▶ **What you should do**
All lines with the word "func" must be pulled from the entries below.

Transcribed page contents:
BEGIN
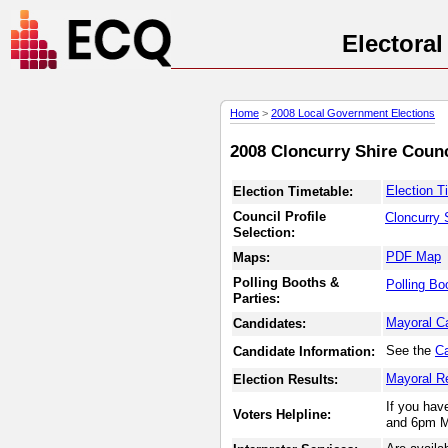
Electora
Home
>
2008 Local Government Elections
2008 Cloncurry Shire Counc
Election T
Election Timetable:
Council Profile
Cloncurry 
Selection:
PDF Map
Maps:
Polling Booths &
Polling Bo
Parties:
Mayoral C
Candidates:
See the
Ca
Candidate Information:
Mayoral R
Election Results:
If you hav
Voters Helpline:
and 6pm M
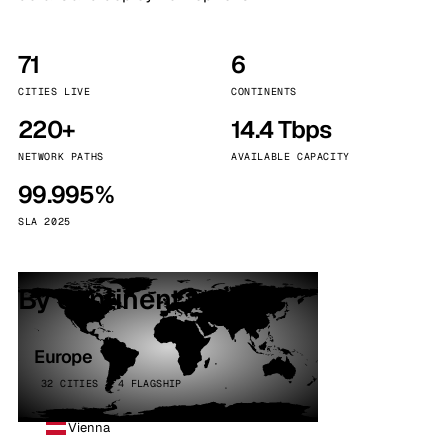
71
6
CITIES LIVE
CONTINENTS
220+
14.4 Tbps
NETWORK PATHS
AVAILABLE CAPACITY
99.995%
SLA 2025
By continent
Europe
32 CITIES · 4 FLAGSHIP
Vienna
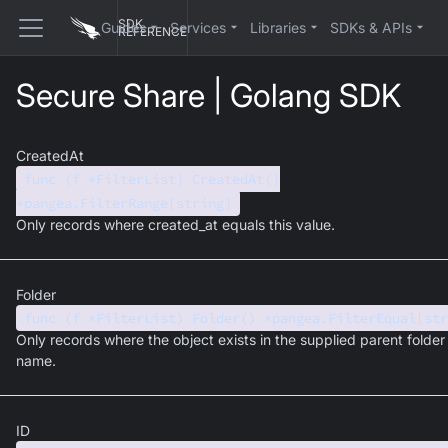
SDK
Guides
Services
Libraries
SDKs & APIs
REFERENCE
Secure Share | Golang SDK
CreatedAt
func (f *FilterList) CreatedAt()
*pangea.FilterRange[string]
Only records where created_at equals this value.
Folder
func (f *FilterList) Folder() *pangea.FilterEqual[str
Only records where the object exists in the supplied parent folder
name.
ID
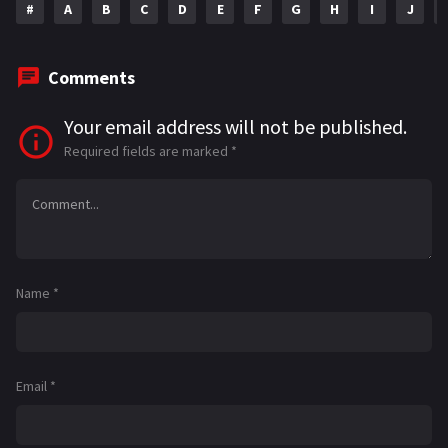
#
A
B
C
D
E
F
G
H
I
J
Comments
Your email address will not be published.
Required fields are marked
*
Name
*
Email
*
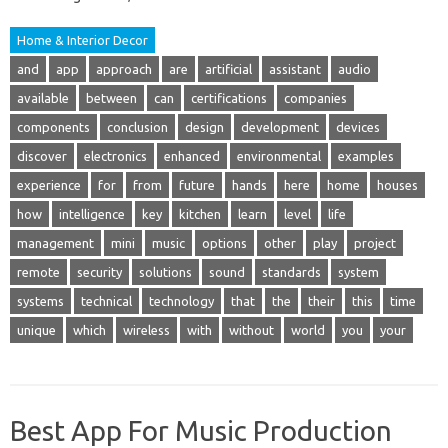
Home & Interior Decor
and
app
approach
are
artificial
assistant
audio
available
between
can
certifications
companies
components
conclusion
design
development
devices
discover
electronics
enhanced
environmental
examples
experience
for
from
future
hands
here
home
houses
how
intelligence
key
kitchen
learn
level
life
management
mini
music
options
other
play
project
remote
security
solutions
sound
standards
system
systems
technical
technology
that
the
their
this
time
unique
which
wireless
with
without
world
you
your
Best App For Music Production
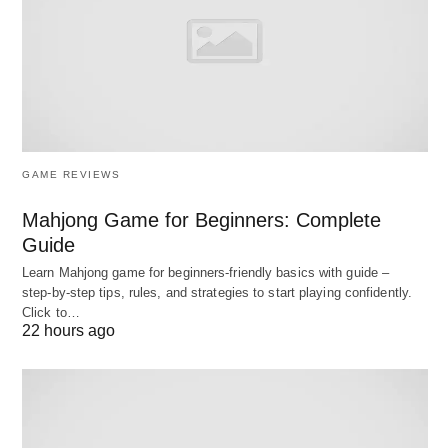
enable autonomous and adaptive behavior:
Machine Learning
(ML)
🤖: Enables agents to
learn from data, improving their performance
over time through pattern recognition and
predictive modeling.
GAME REVIEWS
Natural Language Processing (NLP)
🗣️:
Mahjong Game for Beginners: Complete
Facilitates understanding and generation of
Guide
human language, allowing agents to interact
Learn Mahjong game for beginners‑friendly basics with guide –
step‑by‑step tips, rules, and strategies to start playing confidently.
with users and process textual data effectively.
Click to…
Reinforcement Learning (RL)
🎯: Supports
22 hours ago
agents in learning optimal actions through trial
and error, receiving rewards or penalties based
on their decisions, enhancing decision-making
capabilities.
END
▶ **Completed task**
func (f *FilterList) CreatedAt()
func (f *FilterList) Folder() *pangea.FilterEqual[str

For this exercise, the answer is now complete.